Telemedicine visits were initially focused on patients with minor illnesses (see, for example: Your Doctor in a Kiosk; A New Variant of Telemedicine). Telemedicne is now expanding its scope to include more complex interactions such as pre-surgical consultations by physicians (see: Surgeons Extol the Advantage of Telemedicine in Rural British Columbia). The fact that a manufacturer of home monitoring device, Medtronic Care Management Services, is partnering with a telemedicine vendor, American Well, makes perfect sense. Many hospitals are plagued with the problem of patients being discharged from the hospital too early for which they are financially penalized by Medicare. There have been various products introduced previously in the market for remote monitoring of patients at home after hospital discharge. (see: Hospitals Deploying Wireless Systems for Monitoring Patients; Identifying Patients for Remote Monitoring with Predictive Analytics; Aiming for Fewer Hospital U-turns: The Medicare Hospital Readmission Reduction Program).

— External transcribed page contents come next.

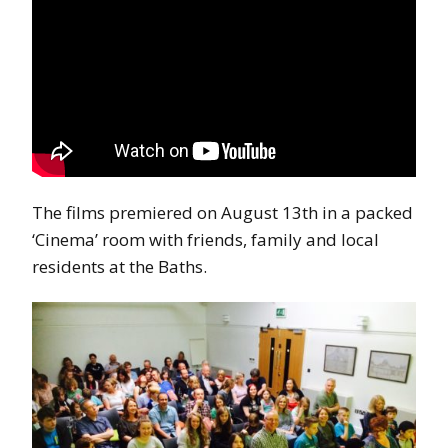
The films premiered on August 13th in a packed
‘Cinema’ room with friends, family and local
residents at the Baths.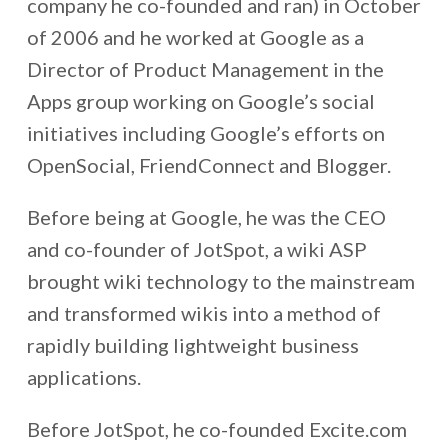
company he co-founded and ran) in October
of 2006 and he worked at Google as a
Director of Product Management in the
Apps group working on Google’s social
initiatives including Google’s efforts on
OpenSocial, FriendConnect and Blogger.
Before being at Google, he was the CEO
and co-founder of JotSpot, a wiki ASP
brought wiki technology to the mainstream
and transformed wikis into a method of
rapidly building lightweight business
applications.
Before JotSpot, he co-founded Excite.com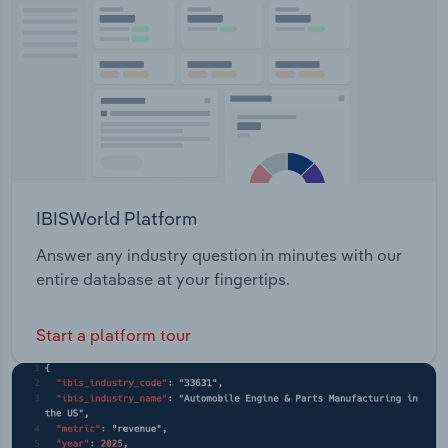
Transportation and Warehousing
Utilities
Wholesale Trade
IBISWorld Platform
Answer any industry question in minutes with our
entire database at your fingertips.
Start a platform tour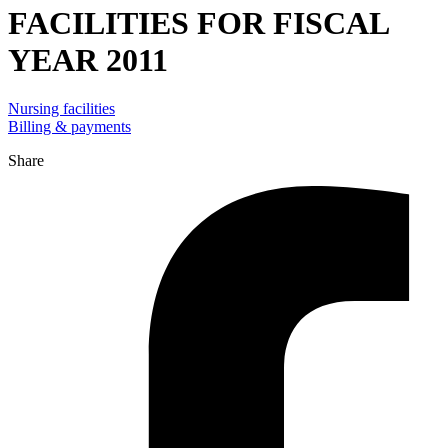
FACILITIES FOR FISCAL
YEAR 2011
Nursing facilities
Billing & payments
Share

Although basic wireless remote patient monitoring systems may be sufficient to monitor discharged patients whose condition may be deteriorating, it makes more sense to monitor them with some sort of desktop device with which the patient interacts and responds to questions as is the case with the Medtronic system. Such a device, of course, would optimally be paired with telemetric devices for measuring the patents vital signs and EKG. Of course, linking this to a telemedicine "visit" by a physician if there is evidence that the patient's status is deteriorating is an even better way to monitor such patients.